Machinists come in contact with a variety of skin irritants on a daily basis. Hard-working hands are routinely exposed to harsh chemicals and mechanical irritants as well as extreme environmental conditions that come with the job. It’s exposure to these elements that can result in occupational skin disease.

The Centers for Disease Control and Prevention estimates that more than 13 million U.S. workers are potentially exposed to chemicals and other irritants that absorb through the skin. These agents can cause a variety of occupational skin diseases, including contact dermatitis and system toxicity.

Contact dermatitis is skin inflammation that results from exposure to irritants or allergens. The condition can vary from slight reddening and itching to irritating rashes and weeping sores. The disease costs employers billions of dollars each year. It often requires ongoing medical care that alone costs more than $1.4 billion as well as another $500 million in productivity losses, according to a 2005 study by the Lewin Group for The Society for Investigative Dermatology and The Academy of Dermatology Association.

The National Occupational Research Agenda reported that once workers acquire contact dermatitis, it is estimated that 75 percent of the cases become chronic, requiring ongoing medical care and affecting workers’ well being.

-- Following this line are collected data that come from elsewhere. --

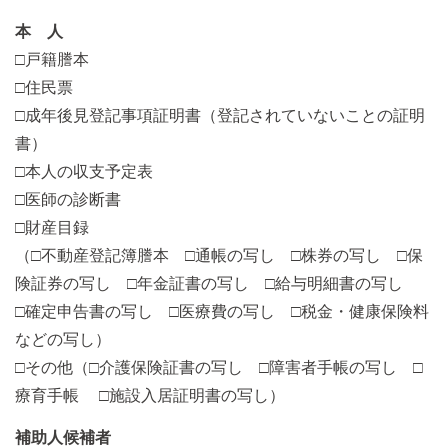
本 人
□戸籍謄本
□住民票
□成年後見登記事項証明書（登記されていないことの証明
書）
□本人の収支予定表
□医師の診断書
□財産目録
（□不動産登記簿謄本 □通帳の写し □株券の写し □保
険証券の写し □年金証書の写し □給与明細書の写し
□確定申告書の写し □医療費の写し □税金・健康保険料
などの写し）
□その他（□介護保険証書の写し □障害者手帳の写し □
療育手帳 □施設入居証明書の写し）
補助人候補者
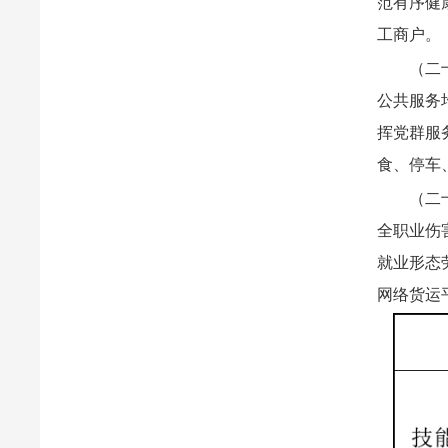
范有序健
工商户。
（二
公共服务
挥党群服
食、停车
（二
全职业伤
就业形态
网络货运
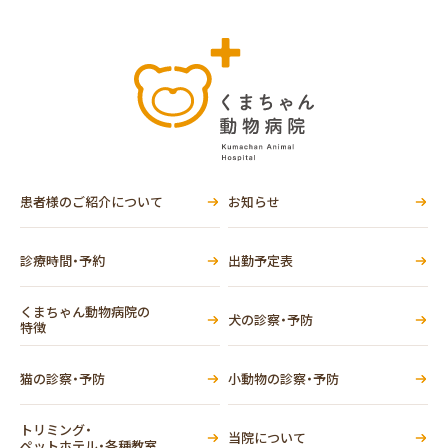
患者様のご紹介について
お知らせ
診療時間・予約
出勤予定表
くまちゃん動物病院の
犬の診察・予防
特徴
猫の診察・予防
小動物の診察・予防
トリミング・
当院について
ペットホテル・各種教室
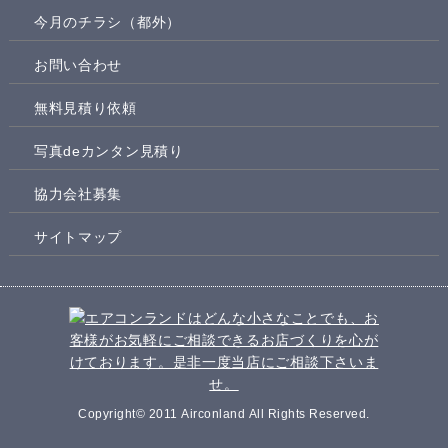
今月のチラシ（都外）
お問い合わせ
無料見積り依頼
写真deカンタン見積り
協力会社募集
サイトマップ
Copyright© 2011 Airconland All Rights Reserved.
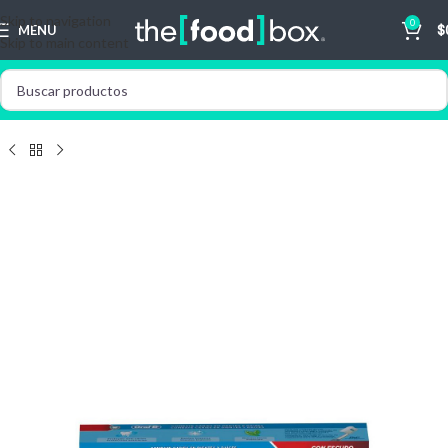
Skip to navigation
0
MENU
$
Skip to main content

So it’s important for machinists to take proper care of their skin by reducing exposure to common irritants, using products designed to clean and condition tough-soiled hands and following a healthy skin washing and skin care regimen. With these critical steps in place, workers will have healthier and more comfortable hands, which leads to a better quality of life and improved on-the-job productivity.

Be Alert to Common Hazards
The first line of defense is to become more aware of the hazards that workers encounter. There are four main skin irritants found in harsh work environments like machine shops.

Chemical Irritants —This includes metalworking fluids, lubricants, oils, greases, solvents, paints, fiberglass, acids and even poorly formulated hand cleansers that include surfactants.

Mechanical Abrasion — Machining, milling, sanding, and grinding generate metal chips that are particularly rough on the fingertips and tend to abrade the skin, causing irritation.

Physical Agents —Repeated exposure to heat, cold, water and friction can really take a toll on the skin.

Biological and Microbiological Agents —This is the transmission by hand of germs that may cause illness.